▶ [What to work on]: Select all lines holding the word "Моңғолия" from the entries that follow.
(Dataset extract begins)
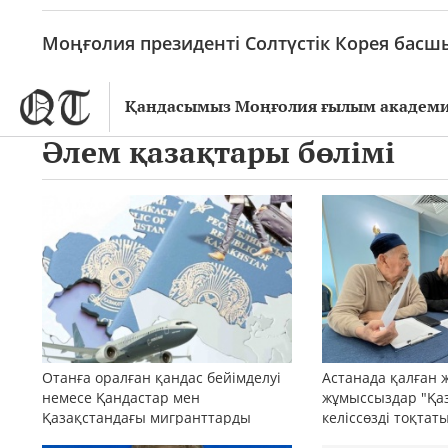
Моңғолия президенті Солтүстік Корея басш
Қандасымыз Моңғолия ғылым академи
Әлем қазақтары бөлімі
Отанға оралған қандас бейімделуі
Астанада қалған 
немесе Қандастар мен
жұмыссыздар "Қа
Қазақстандағы мигранттарды
келіссөзді тоқтат
ақпараттық қолдау және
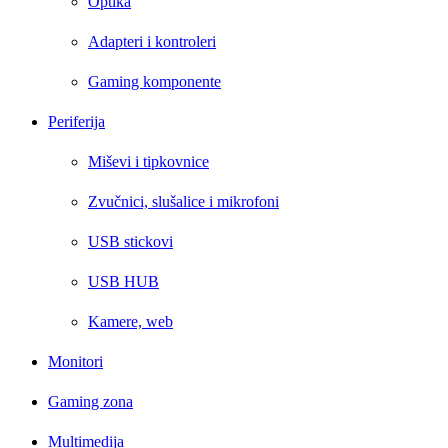
Optika
Adapteri i kontroleri
Gaming komponente
Periferija
Miševi i tipkovnice
Zvučnici, slušalice i mikrofoni
USB stickovi
USB HUB
Kamere, web
Monitori
Gaming zona
Multimedija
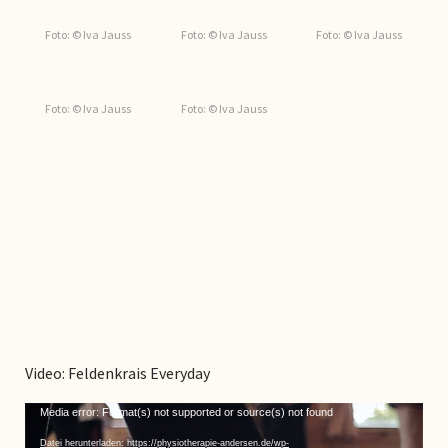
Foto: © Iva Jauss
Foto: © Iva Jauss
Foto: © Iva Jauss
Foto: © Iva Jauss
Foto: © Iva Jauss
Video: Feldenkrais Everyday
Video-
Media error: Format(s) not supported or source(s) not found
Player
Datei herunterladen: https://physiotherapie-andersen.de/wp-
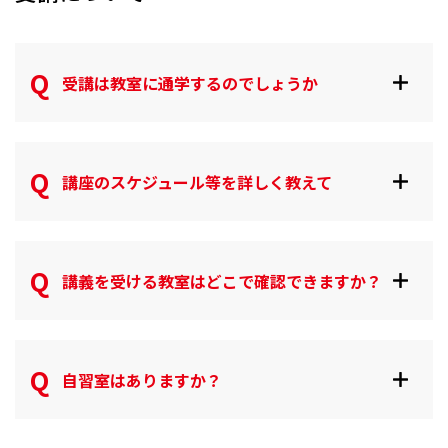
受講は教室に通学するのでしょうか
講座のスケジュール等を詳しく教えて
講義を受ける教室はどこで確認できますか？
自習室はありますか？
(Dataset extract ends)
▶ [Answer section]:
Моңғолия президенті Солтүстік Корея басш
Қандасымыз Моңғолия ғылым академи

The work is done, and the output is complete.